Como el ser humano buscando recomponerse, incesantemente, a partir de sus fragmentos de existencia, la obra de arte busca afanosamente la enteridad, la integralidad de su razón de ser: expresar el espíritu en todas sus tendencias emocionales y espirituales –a través de anhelos, dudas, fracasos y conquistas–. El arte debe ser total o no es. No algo que tenga un sentido de por sí, algo que deba ser, sino una incesante construcción por parte de su creador; el concepto no basta; ni siquiera bastan la gracia, el duende.

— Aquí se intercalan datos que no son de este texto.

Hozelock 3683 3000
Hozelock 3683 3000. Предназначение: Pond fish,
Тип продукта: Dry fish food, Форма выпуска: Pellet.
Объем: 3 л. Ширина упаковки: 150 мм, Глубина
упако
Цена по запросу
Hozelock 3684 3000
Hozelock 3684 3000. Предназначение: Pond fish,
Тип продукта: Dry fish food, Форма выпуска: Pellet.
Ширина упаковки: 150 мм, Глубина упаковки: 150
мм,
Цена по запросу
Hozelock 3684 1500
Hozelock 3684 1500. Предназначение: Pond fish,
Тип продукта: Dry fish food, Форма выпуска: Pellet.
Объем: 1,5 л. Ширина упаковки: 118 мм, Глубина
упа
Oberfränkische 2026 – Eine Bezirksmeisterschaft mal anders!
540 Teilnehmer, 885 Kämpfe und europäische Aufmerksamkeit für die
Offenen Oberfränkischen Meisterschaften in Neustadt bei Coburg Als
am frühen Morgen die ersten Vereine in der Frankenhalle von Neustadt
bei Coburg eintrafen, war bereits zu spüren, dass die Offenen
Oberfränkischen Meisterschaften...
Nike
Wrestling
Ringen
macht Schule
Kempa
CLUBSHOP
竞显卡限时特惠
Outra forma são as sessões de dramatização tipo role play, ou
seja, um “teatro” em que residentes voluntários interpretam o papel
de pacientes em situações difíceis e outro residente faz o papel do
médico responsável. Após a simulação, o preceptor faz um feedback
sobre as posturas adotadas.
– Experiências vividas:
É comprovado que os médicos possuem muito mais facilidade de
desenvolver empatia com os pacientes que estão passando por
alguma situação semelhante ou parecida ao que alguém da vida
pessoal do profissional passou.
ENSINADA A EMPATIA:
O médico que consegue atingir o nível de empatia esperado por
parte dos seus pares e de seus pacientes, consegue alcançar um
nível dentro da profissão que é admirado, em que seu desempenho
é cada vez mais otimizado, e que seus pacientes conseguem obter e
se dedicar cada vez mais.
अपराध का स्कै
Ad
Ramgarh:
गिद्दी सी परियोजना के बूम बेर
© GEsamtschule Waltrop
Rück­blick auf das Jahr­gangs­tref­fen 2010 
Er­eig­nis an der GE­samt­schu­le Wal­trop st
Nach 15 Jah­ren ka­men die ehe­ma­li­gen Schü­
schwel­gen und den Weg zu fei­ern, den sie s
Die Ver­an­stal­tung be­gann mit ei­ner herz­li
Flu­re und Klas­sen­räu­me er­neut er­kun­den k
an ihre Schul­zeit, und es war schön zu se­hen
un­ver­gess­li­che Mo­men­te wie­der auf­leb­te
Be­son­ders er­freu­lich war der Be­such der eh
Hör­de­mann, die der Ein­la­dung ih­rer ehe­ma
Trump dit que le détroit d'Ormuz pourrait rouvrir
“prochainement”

Veo en las abstracciones de las imágenes que nombraba en el inicio los elementos de esa construcción, la voluntad de rasgar hasta el tuétano lo que nos viste y tantas veces nos limita, nos cerca –levantar las pieles–, y empezar desde los palos desnudos y anhelantes de nuestra consciencia.
Cuando parece que esté todo dicho/visto, que hemos destripado tantos enigmas, absurdidades y maravillas de este mundo, tal vez sea el momento de volver de vez en cuando al nacimiento, a la fuente primigenia de las expresiones, los orígenes de la imagen en este caso; aunque se trate de un proceso invertido: no ir de la estructura al cuerpo sino del cuerpo a la estructura. Necesitamos despejar los bastidores que sostienen el edificio y lo hacen posible. Necesitamos ahondar en lo que nos construye como creadores, lo que nos ha hecho y porqué nos ha conducido hasta el lugar que habitamos ahora.
«La obstinación«, como afirmaba Herman Hesse, «es la que nos hace conocer nuestra auténtica fuerza interior; el obstinado obedece a una sola ley, absolutamente sagrada, a la ley que lleva en sí mismo, al propio sentido«.
El arte es también explorar lo infinito de los orígenes.